> **TASK PROMPT**
A copy is needed of each line in the records that has the word "para".

> **RECORDS SHOWN**
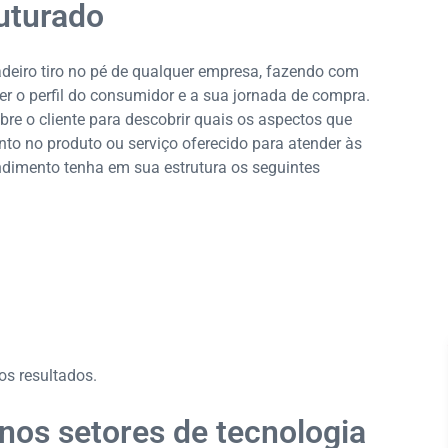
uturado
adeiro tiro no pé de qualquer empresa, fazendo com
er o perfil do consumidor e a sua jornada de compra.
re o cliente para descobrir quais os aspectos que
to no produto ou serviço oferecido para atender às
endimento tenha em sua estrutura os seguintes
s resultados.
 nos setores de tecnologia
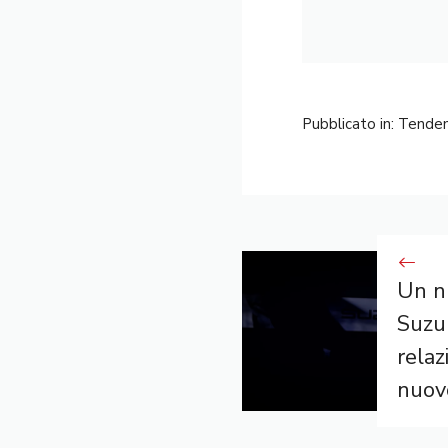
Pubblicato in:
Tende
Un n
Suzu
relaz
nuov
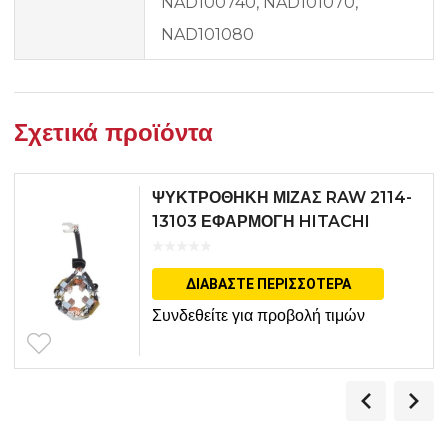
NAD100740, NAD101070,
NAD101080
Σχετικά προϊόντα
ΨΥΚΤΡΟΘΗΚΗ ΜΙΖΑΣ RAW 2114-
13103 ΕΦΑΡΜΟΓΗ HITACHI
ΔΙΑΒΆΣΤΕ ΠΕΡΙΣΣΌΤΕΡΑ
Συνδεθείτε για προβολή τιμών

> **ANSWER SECTION**
re o cliente para descobrir quais os aspectos que
to no produto ou serviço oferecido para atender às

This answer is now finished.